Tesla CEO Elon Musk
Representational Image // The Summit 2013 – Picture by Dan Taylor / Heisenberg Media – http://www.heisenbergmedia.com

Elon Musk’s lawsuit against OpenAI, wherein he accused the company of abandoning its non-profit mission, is back in the headlines. Musk has now revised the said lawsuit, after it was briefly withdrawn in August for this revision. As per the latest amended lawsuit, Musk is now naming Microsoft as one of the defendants as well, for directly backing OpenAI with billions of dollars throughout its history.

In a rather strongly worded lawsuit, Musk terms OpenAI a “$157Bn market-paralyzing gorgon” and accuses it of breaking “every principle of law governing economic activity”. The suit says, “Never before has a corporation gone from tax-exempt charity to a $157 billion for-profit, market-paralyzing gorgon—and in just eight years.
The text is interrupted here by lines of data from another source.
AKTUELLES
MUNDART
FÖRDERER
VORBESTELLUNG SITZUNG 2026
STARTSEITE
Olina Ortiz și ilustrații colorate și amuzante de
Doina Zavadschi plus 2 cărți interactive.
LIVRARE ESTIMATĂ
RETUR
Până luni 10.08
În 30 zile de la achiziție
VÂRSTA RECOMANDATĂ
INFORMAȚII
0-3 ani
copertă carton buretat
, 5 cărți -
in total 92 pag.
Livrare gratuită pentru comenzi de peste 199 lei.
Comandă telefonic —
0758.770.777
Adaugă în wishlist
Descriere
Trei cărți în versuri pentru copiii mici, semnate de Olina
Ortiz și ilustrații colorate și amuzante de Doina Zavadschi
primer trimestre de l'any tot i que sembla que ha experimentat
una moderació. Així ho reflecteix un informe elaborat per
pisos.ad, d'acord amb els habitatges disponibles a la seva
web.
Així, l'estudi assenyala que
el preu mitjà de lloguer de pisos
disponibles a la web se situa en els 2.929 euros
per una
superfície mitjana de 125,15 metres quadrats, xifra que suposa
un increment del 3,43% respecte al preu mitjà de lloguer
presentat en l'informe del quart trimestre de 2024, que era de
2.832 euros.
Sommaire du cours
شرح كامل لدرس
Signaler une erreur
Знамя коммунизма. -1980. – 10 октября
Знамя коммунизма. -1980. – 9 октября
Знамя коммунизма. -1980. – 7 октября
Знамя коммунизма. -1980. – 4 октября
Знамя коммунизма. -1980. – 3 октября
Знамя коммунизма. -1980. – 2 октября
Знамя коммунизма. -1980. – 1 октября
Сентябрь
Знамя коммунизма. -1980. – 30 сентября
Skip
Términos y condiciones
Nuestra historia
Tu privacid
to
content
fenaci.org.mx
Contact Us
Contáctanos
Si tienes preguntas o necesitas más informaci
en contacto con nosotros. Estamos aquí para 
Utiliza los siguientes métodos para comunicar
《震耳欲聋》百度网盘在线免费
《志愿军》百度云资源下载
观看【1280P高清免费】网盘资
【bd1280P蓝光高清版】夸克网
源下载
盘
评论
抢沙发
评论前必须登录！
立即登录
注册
Never before has it happened, because doing so violates almost every principle of law governing economic activity. It requires lying to donors, lying to members, lying to markets, lying to regulators.”

The amended filing also adds new plaintiffs: Neuralink exec and ex-OpenAI board member Shivon Zilis and Musk’s AI company, xAI.
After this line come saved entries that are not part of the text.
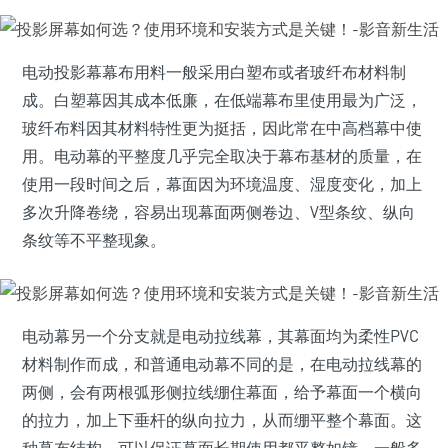
电动投影幕幕布用料一般采用白塑布或者玻纤布材料制
成。白塑幕因其成本低廉，在低端幕布里使用最为广泛，
玻纤布料因其材料特性更为挺括，因此常在中高档幕中使
用。电动幕的平整度几乎完全取决于幕布基材的质量，在
使用一段时间之后，幕面因为环境温度、湿度变化，加上
多次升降卷绕，容易出现幕面两侧卷边、V型条纹、纵向
条纹等不平整现象。
电动幕另一个分支就是电动拉线幕，其幕面均为柔性PVC
材料制作而成，和普通电动幕不同的是，在电动拉线幕的
两侧，会有两根弧形侧拉线绷住幕面，给予幕面一个横向
的拉力，加上下垂杆的纵向拉力，从而绷平整个幕面。这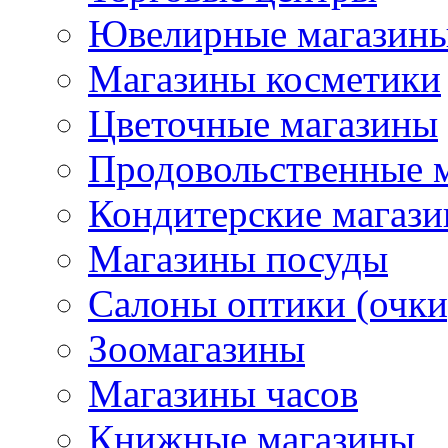
Ювелирные магазин
Магазины косметики
Цветочные магазины
Продовольственные 
Кондитерские магаз
Магазины посуды
Салоны оптики (очки
Зоомагазины
Магазины часов
Книжные магазины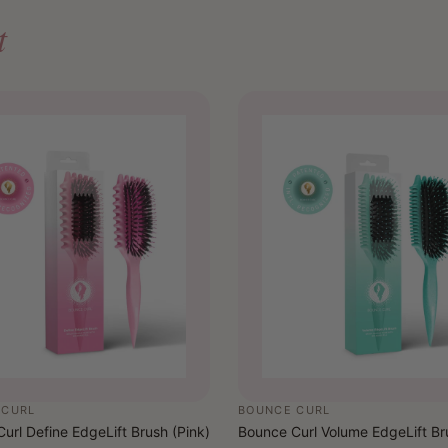
t
Resultaat:
Cream Cond
soepel aan.
licht en lu
verzorging
te verzwar
 CURL
BOUNCE CURL
url Define EdgeLift Brush (Pink)
Bounce Curl Volume EdgeLift Br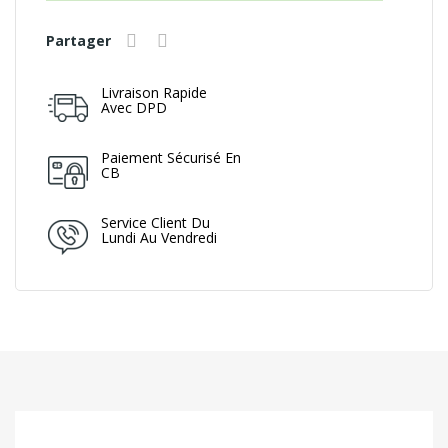
Partager
Livraison Rapide
Avec DPD
Paiement Sécurisé En
CB
Service Client Du
Lundi Au Vendredi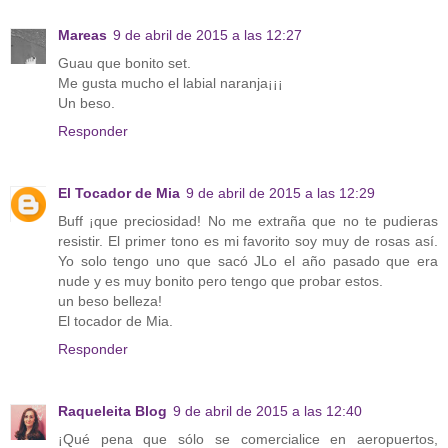
Mareas
9 de abril de 2015 a las 12:27
Guau que bonito set.
Me gusta mucho el labial naranja¡¡¡
Un beso.
Responder
El Tocador de Mia
9 de abril de 2015 a las 12:29
Buff ¡que preciosidad! No me extraña que no te pudieras
resistir. El primer tono es mi favorito soy muy de rosas así.
Yo solo tengo uno que sacó JLo el año pasado que era
nude y es muy bonito pero tengo que probar estos.
un beso belleza!
El tocador de Mia.
Responder
Raqueleita Blog
9 de abril de 2015 a las 12:40
¡Qué pena que sólo se comercialice en aeropuertos,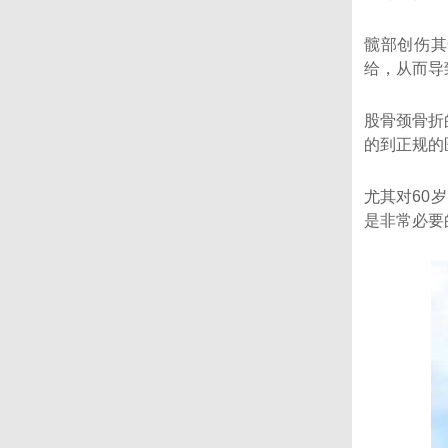
髋部创伤其
给，从而导
股骨颈骨折
的到正规的
尤其对60
是非常必要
Elon Musk was one of the original founders of OpenAI, when the company was initiated as a purely research entity to work on AI and its uses. He later left in 2018, when disagreements around the direction OpenAI was taking, starting arising within the leadership. Musk, by his own admission, wanted the non-profit mission to continue.

Apart from accusing it of the abandonment of its non-profit mission, Musk also accused OpenAI of stifling competition, by asking its investors to not fund in competitive AI startups. Some of these startups wherein OpenAI investors such as Tiger Global, have been asked to not invest, includes other LLM developers like Anthropic and Elon Musk’s xAI. OpenAI’s co-founder Ilya Sutskever’s new company, Safe Superintelligence (SSI), is also on the list.